Лицо Иоакима наполнилось страданием. Он закашлялся, и отвернулся. Потом заскрежетал зубами:

– Я убью их. Завтра, на казни, подберусь сзади и воткну нож Ездре прямо в глаз по самую рукоять. Да, я так и сделаю. Чтобы клинок пробил его глазницы, и он корчился в песке, и злобные мысли из его мерзкой головы стекали бы …

– Прекрати…

– Элохим, мне больно. Элохим, мне очень больно…вот тут, – он ткнул себя в грудь. По его лицу текли слезы. – Мне хочется сейчас вскрыть ножом свою грудь, чтоб эта боль вышла наружу и не сжигала бы мою душу. Чем утолить эту боль? Возмездием? Возмездием!

– Тебя побьют камнями только за твои слова, – Элохим настороженно оглянулся.

– И хорошо. А я даже хочу, чтобы меня побили камнями. Что же вы, богоизбранный народ!!! Бейте меня! Целуйте своих подонков-судей в обгаженные задницы!!! – у Иоакима началась истерика. Он кружился на месте, расставив руки, и то рыдал, то смеялся неестественным смехом и орал дурным голосом. – Богоизбранный народ, знай, что ты был создан Богом не из праха, а из …дерьма!!! Вы все дерьмо!!! Бейте меня, храбрецы! Бейте мою моавитскую жену!!! Дерьмо!!! Что вы мне сделаете?!!! Дерьмо!!!

Элохим с размаху ударил бьющегося в истерике под дых, в солнечное сплетение. Рука заныла. Иоаким перегнулся пополам и затих. Взвалив на себя друга, Элохим занес его в дом, приговаривая:

– Тише… Тише, браток… Не шуми… Погубишь и себя, и меня…

Уложив его на лежанку, он потормошил лежащего. Тот начал потихоньку отходить от удара, и приоткрыв глаза, скорбно смотрел на невысокий потолок.

– Есть только одна надежда…э…да и не надежда… а так.
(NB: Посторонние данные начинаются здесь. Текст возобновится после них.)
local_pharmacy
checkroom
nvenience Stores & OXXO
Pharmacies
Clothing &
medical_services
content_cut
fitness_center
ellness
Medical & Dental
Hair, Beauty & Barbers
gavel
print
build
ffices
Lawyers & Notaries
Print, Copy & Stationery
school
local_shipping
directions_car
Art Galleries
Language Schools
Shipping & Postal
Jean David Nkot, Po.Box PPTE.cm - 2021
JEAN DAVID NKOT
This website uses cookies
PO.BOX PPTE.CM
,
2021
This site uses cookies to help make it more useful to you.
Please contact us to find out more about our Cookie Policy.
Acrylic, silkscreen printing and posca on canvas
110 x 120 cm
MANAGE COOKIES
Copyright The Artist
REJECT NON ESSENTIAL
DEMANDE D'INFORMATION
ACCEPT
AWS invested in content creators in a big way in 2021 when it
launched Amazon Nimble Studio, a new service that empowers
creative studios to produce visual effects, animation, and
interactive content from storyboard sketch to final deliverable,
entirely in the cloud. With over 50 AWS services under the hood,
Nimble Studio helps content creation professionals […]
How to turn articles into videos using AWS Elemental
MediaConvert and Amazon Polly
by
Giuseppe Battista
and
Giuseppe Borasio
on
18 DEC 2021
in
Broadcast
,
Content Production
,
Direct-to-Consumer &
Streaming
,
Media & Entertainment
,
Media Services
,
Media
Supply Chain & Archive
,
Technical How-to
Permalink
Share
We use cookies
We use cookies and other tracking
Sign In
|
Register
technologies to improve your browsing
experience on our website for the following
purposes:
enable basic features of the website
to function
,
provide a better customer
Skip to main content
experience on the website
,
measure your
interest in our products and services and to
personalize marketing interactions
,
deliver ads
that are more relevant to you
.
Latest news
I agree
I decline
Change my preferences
Никто из законников не будет держать слово против Ездра. Но есть …

– Что есть…

– Знаешь, царь вавилонский организовал школу для наиболее способных детей покоренных народов… Учит их законам, пониманию всякого слова…

– И что с этого?

– У него учатся наши, еврейские мальчишки… Они проходят в том числе Моисеев закон, и в принципе, могут выступить против Ездры… Никто этого не запретит.

– Ты смеешься надо мною?

– Не более, чем ты, когда пришел ко мне с просьбой пойти против Ездры… Вавилонский царь любит этих мальчишек, как своих щенков. Он не даст их в обиду. Поэтому они вполне могут потявкать на Ездру. Может так тебе будет легче. Вавилонский царь даст тебе ученого отрока, если ты его попросишь.

– Тогда поехали…

Иоаким привстал и с болезненной гримасой начал потирать ударенное место.
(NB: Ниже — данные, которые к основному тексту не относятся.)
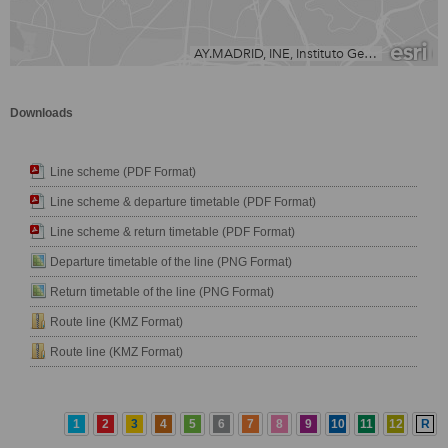
Downloads
Line scheme (PDF Format)
Line scheme & departure timetable (PDF Format)
Line scheme & return timetable (PDF Format)
Departure timetable of the line (PNG Format)
Return timetable of the line (PNG Format)
Route line (KMZ Format)
Route line (KMZ Format)
1
2
3
4
5
6
7
8
9
10
11
12
R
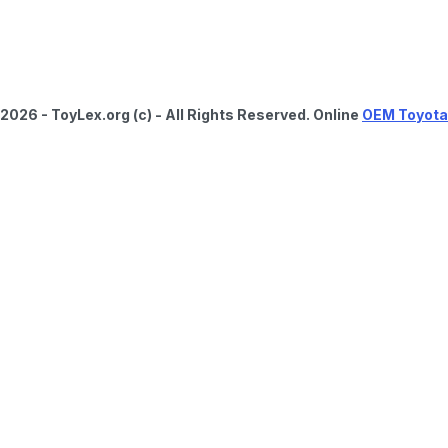
2026 - ToyLex.org (c) - All Rights Reserved. Online
OEM Toyota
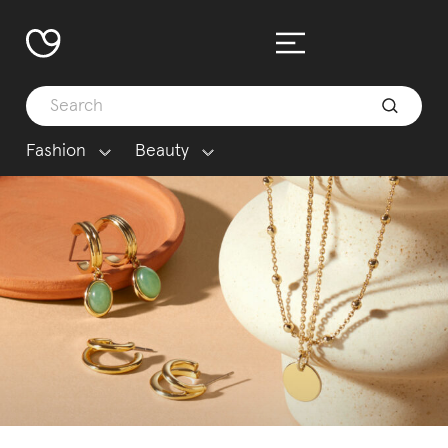
Fashion
Beauty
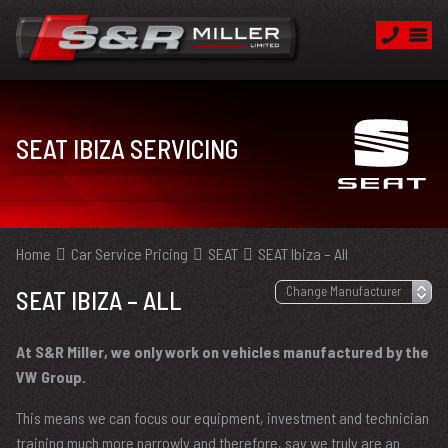
SEAT IBIZA SERVICING
Home
Car Service Pricing
SEAT
SEAT Ibiza – All
SEAT IBIZA – ALL
At S&R Miller, we only work on vehicles manufactured by the
VW Group.
This means we can focus our equipment, investment and technician
training much more narrowly and therefore, say we truly are an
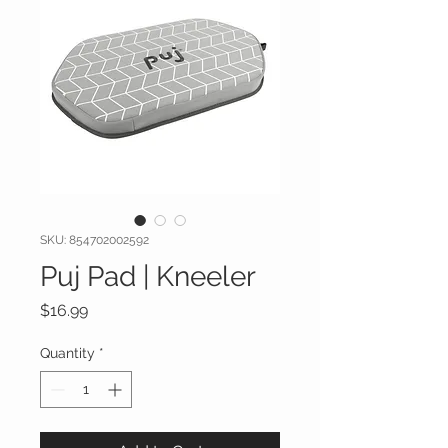
SKU: 854702002592
Puj Pad | Kneeler
Price
$16.99
Quantity
*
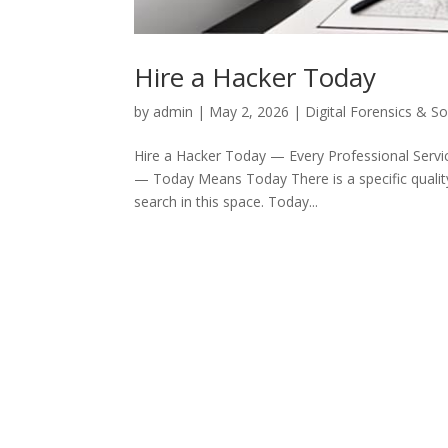
Hire a Hacker Today
by
admin
|
May 2, 2026
|
Digital Forensics & S
Hire a Hacker Today — Every Professional Servic
— Today Means Today There is a specific quality 
search in this space. Today...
– Извини, пришлось… – в ответ на это бросил Элохим. – Не хватало еще истерик в этом месте, где соседи могут запросто доложить обо всем лично Ездре.

Элохим сохранил еще воинские привычки, и поэтому недолго думая, запахнул халат и вывел из конюшни своего великолепного вороного скакуна с лоснящейся шерстью. Погладив его гриву, он прижал голову к лошадиному крупу.

– Вперед, друг… Во дворец царя… Что, – улыбнулся Элохим, – объявляем войну.

– Ты боишься?

– Нет, друг, не боюсь. Мы с тобой были на одной стороне не в таких битвах. Что ж, выставим мальчишку против всего коварства судей Израиля. Хороши ставки?

Во дворце, несмотря на поздний час, полным ходом шло очередное пиршество. Царь милостиво взирал на своих пьяных, веселых гостей, сам потихоньку отхлебывая из золотого кубка разбавленное красное вино. Блудницы развлекали участвующих в оргии непристойными танцами, где-то в углу валялись переплетенные тела тех, кто под воздействием избытка вина уже окончательно потерял человеческий облик.

 

– Здравствуй, царь…

– Привет Элохим! – царь улыбнулся. – Пришел с начальником зернохранилища разделить мое пиршество? Нет?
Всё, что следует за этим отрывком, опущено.